Using data from the RIDE and RISE trials, Michael S. Ip, MD, of the University of Wisconsin, and colleagues examined the state of progression of diabetic retinopathy in ranibizumab-treated. Diabetic retinopathy severity was found to be less likely to worsen and more likely to improve in eyes treated with continued therapy of ranibizumab.

Michael S. Ip

In the RIDE and RISE trials, patients with DME were randomized 1:1:1 to receive sham injections, ranibizumab 0.5 mg or ranibizumab 0.3 mg. At 24 months, the trials were extended. A portion of the sham patients crossed over to receive ranibizumab 0.5 mg for another 12 months, while the two original ranibizumab arms were continued on their regimens for another 12 months.

“Continued therapy is able to maintain the regressed retinopathy seen at month 24,” Ip said at Retina 2014.

Using the data to also look for patient baseline characteristics that might predict development of proliferative diabetic retinopathy, the researchers identified macular capillary loss as a factor.

“The interesting thing is that macular capillary loss at baseline does not appear to affect visual acuity treatment outcomes with ranibizumab,” Ip said.

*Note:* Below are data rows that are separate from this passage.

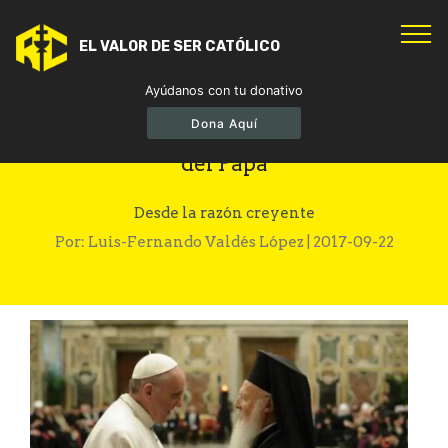
EL VALOR DE SER CATÓLICO
Ayúdanos con tu donativo
Dona Aquí
El nuevo "ecumenismo ecológico"
del Papa
Desde la razón creyente
Por: Luis-Fernando Valdés López | 2017-09-22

Even though the data “provide strong evidence that ranibizumab is a highly effective therapy for diabetic retinopathy severity, we do not recommend it at this time,” Ip said, adding that the standard of care and mainstay treatment currently is panretinal photocoagulation and further testing is needed. –by Patricia Nale

Disclosure: Ip is a consultant for Eye Technology Ltd., Genentech, Neuronetics and Valeant Pharmaceuticals; and he is a contracted research for Allergan.

Reference:

Ip MS, Donalpally A, JJ Hopkins, et al. Arch Ophthalmol 2012;doi: 10.1001/archophthalmol.2012.1043.